そしてそのうえでだ。両者は互いに分身してみせた。十体ずつだった。
「死神は知っていたが」
「髑髏天使もか」
「分け身ができるか」
「そうだったのだな」
「その通りだ」
こうだ。髑髏天使も返すのだった。
「こうしてできるようになったのだ」
「それだけの力がある」
「だからだな」
「備わっているのか」
「そういうことだ」
髑髏天使の一体が答えた。
「術は死神と同じだ」
「それぞれの俺がそれぞれで動く」
「それも言っておこう」
「見事だ」
「確かにな」
「そこまでできるとはな」
ヒドラの頭達が口々に述べてきた。
「倒しがいがある」
「それもかなりだ」
「実にいい」
「倒しそのうえでだ」
彼等はだ。

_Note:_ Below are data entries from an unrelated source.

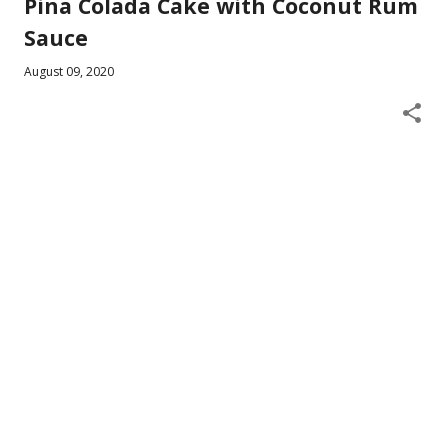
Pina Colada Cake with Coconut Rum
Sauce
August 09, 2020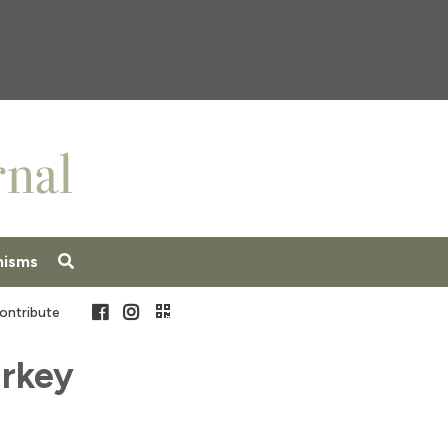
nisms
Facebook
Instagram
ontribute
urkey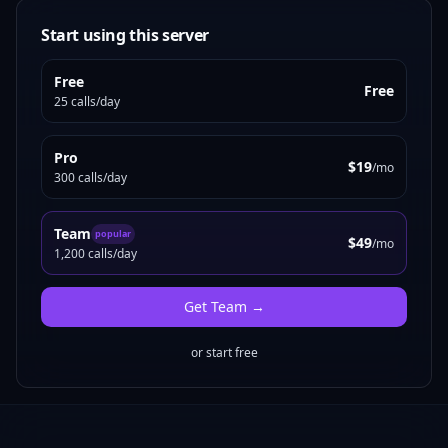
Start using this server
Free
Free
25 calls/day
Pro
$19
/mo
300 calls/day
Team
popular
$49
/mo
1,200 calls/day
Get
Team
→
or start free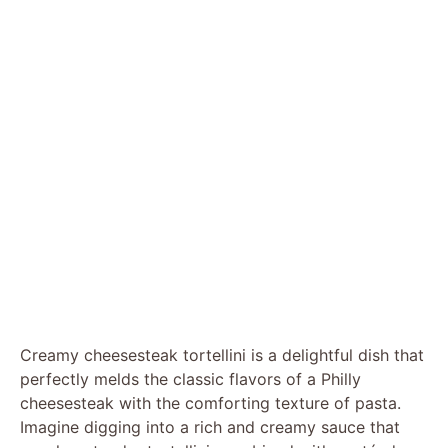
Creamy cheesesteak tortellini is a delightful dish that
perfectly melds the classic flavors of a Philly
cheesesteak with the comforting texture of pasta.
Imagine digging into a rich and creamy sauce that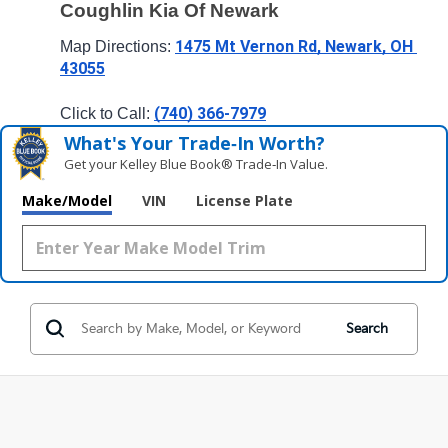
Coughlin Kia Of Newark
1475 Mt Vernon Rd, Newark, OH 
Map Directions: 
43055
(740) 366-7979
Click to Call: 
What's Your Trade‑In Worth?
Get your Kelley Blue Book® Trade‑In Value.
Make/Model
VIN
License Plate
Search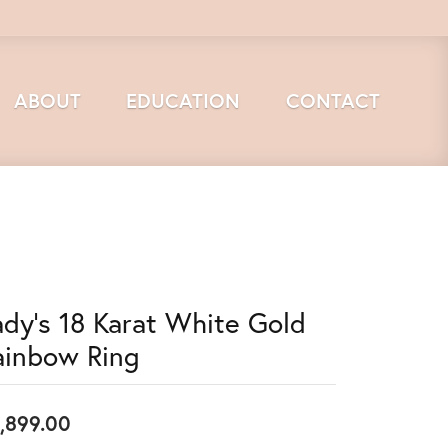
ABOUT
EDUCATION
CONTACT
ady's 18 Karat White Gold
ainbow Ring
,899.00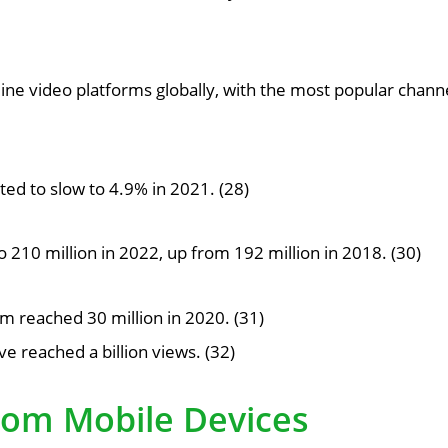
line video platforms globally, with the most popular chann
ed to slow to 4.9% in 2021. (28)
210 million in 2022, up from 192 million in 2018. (30)
 reached 30 million in 2020. (31)
 reached a billion views. (32)
rom Mobile Devices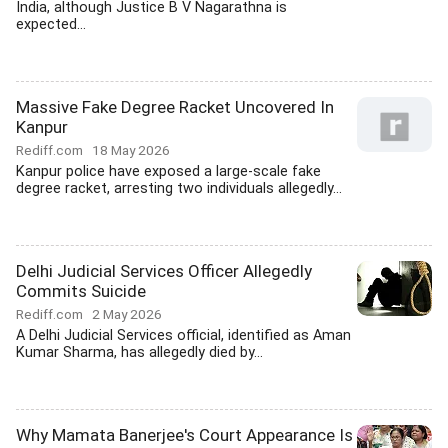
India, although Justice B V Nagarathna is
expected...
Massive Fake Degree Racket Uncovered In
Kanpur
Rediff.com
18 May 2026
Kanpur police have exposed a large-scale fake
degree racket, arresting two individuals allegedly...
Delhi Judicial Services Officer Allegedly
Commits Suicide
Rediff.com
2 May 2026
A Delhi Judicial Services official, identified as Aman
Kumar Sharma, has allegedly died by...
Why Mamata Banerjee's Court Appearance Is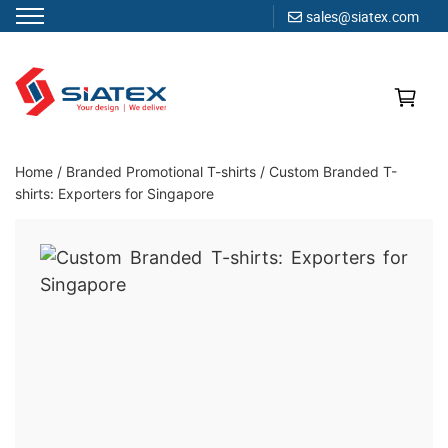
sales@siatex.com
Skip
to
content
Clothing Manufacturer in Bangladesh Since 1987
Home
/
Branded Promotional T-shirts
/
Custom Branded T-
shirts: Exporters for Singapore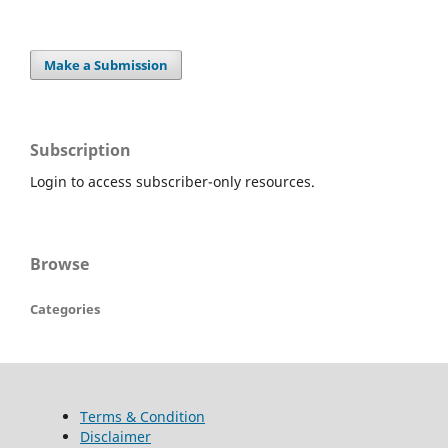
Make a Submission
Subscription
Login to access subscriber-only resources.
Browse
Categories
Terms & Condition
Disclaimer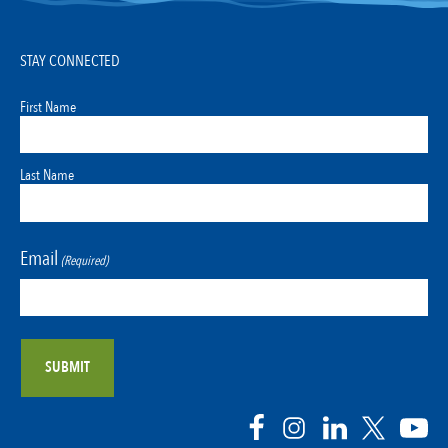
STAY CONNECTED
First Name
Last Name
Email
(Required)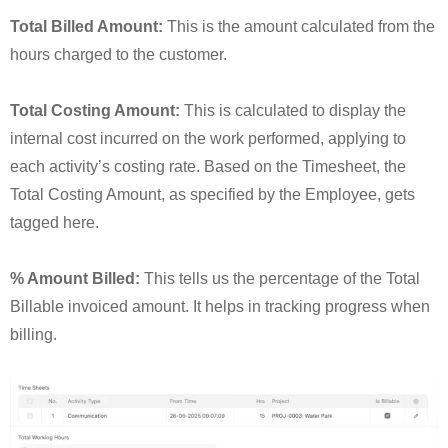
Total Billed Amount:
This is the amount calculated from the
hours charged to the customer.
Total Costing Amount:
This is calculated to display the
internal cost incurred on the work performed, applying to
each activity’s costing rate. Based on the Timesheet, the
Total Costing Amount, as specified by the Employee, gets
tagged here.
% Amount Billed:
This tells us the percentage of the Total
Billable invoiced amount. It helps in tracking progress when
billing.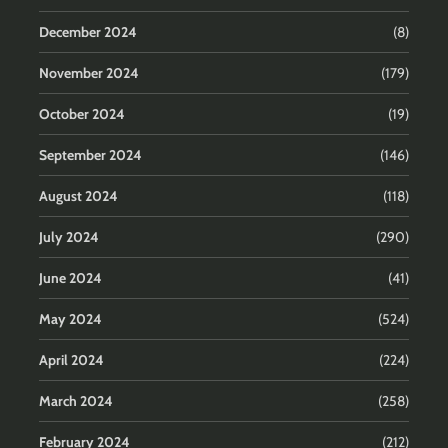
December 2024
(8)
November 2024
(179)
October 2024
(19)
September 2024
(146)
August 2024
(118)
July 2024
(290)
June 2024
(41)
May 2024
(524)
April 2024
(224)
March 2024
(258)
February 2024
(212)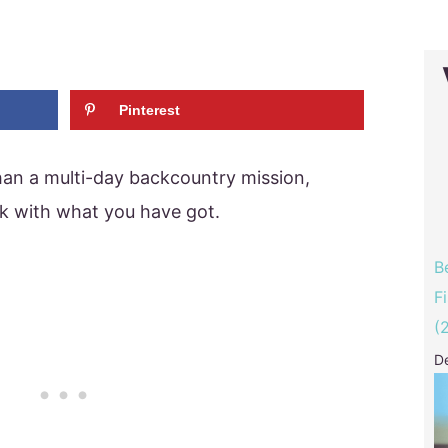
Pinterest
han a multi-day backcountry mission,
k with what you have got.
B
F
(
D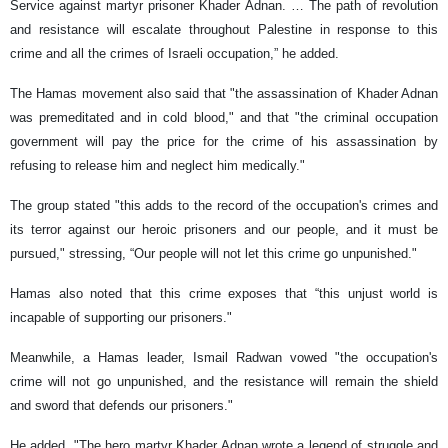
Service against martyr prisoner Khader Adnan. … The path of revolution
and resistance will escalate throughout Palestine in response to this
crime and all the crimes of Israeli occupation,” he added.
The Hamas movement also said that "the assassination of Khader Adnan
was premeditated and in cold blood," and that "the criminal occupation
government will pay the price for the crime of his assassination by
refusing to release him and neglect him medically."
The group stated "this adds to the record of the occupation's crimes and
its terror against our heroic prisoners and our people, and it must be
pursued," stressing, “Our people will not let this crime go unpunished."
Hamas also noted that this crime exposes that “this unjust world is
incapable of supporting our prisoners."
Meanwhile, a Hamas leader, Ismail Radwan vowed "the occupation's
crime will not go unpunished, and the resistance will remain the shield
and sword that defends our prisoners."
He added, "The hero martyr Khader Adnan wrote a legend of struggle and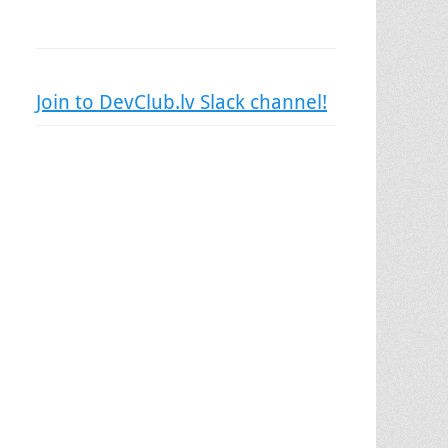
Join to DevClub.lv Slack channel!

髑髏天使、それに死神を見据えながらだ。そのうえで言葉を続けていく。言葉を続けながらだ。彼等の隙を窺うのも忘れていなかった。
そしてだった。その彼等はだった。
九つの頭をそれぞれ伸ばし髑髏天使達を分身ごと襲っていく。その中でこう言ってみせるのだった。
「さて、それではだ」
「何時まで逃げられる」
「そうしてな」
「何時までだ」
「何ならだ」
頭の一つが言ってきた。
「神の頭を落としてみるか」
「そうしてはどうか」
「是非な」
「生憎だがな」
他の頭も続く。だがここで死神が言うのだった。無論彼もまた分身を使っている。それぞれが神を見据えて宙を漂っているのだ。
「それはしない」
「わかっているからだ」
「既にな」
「この神のことをだな」
神の頭の一つがすぐに返してきた。
「そうだな」
「ヒドラの頭は一つを落とせばだ」
「そこから二つ生える」
「落とせば落とすだけだ」
「こちらが不利になる」
それを知っているからこそだ。死神は攻めないのだった。
そしてだ。髑髏天使もそれぞれ言うのだった。
「そして貴様は唯のヒドラではない」
「その切り跡を焼くのも通じないな」
「そうだな」
「如何にも」
その通りだとだ。すぐに返答が来た。
「神はその程度では動じない」
「そこからもまた生える」
「首はそこから幾らでも生える」
「焼こうか凍らそうがだ」
どちらでもだというのだ。通じないというのである。
「そんなことでは何ともならない」
「それを言っておく」
「ではだ。いいな」
「それではだ」
「倒させてもらおう」
勝利を確信した言葉であった。また頭達が伸びて彼等を襲う。
分身達は一体、また一体と倒され消えていく。そうして。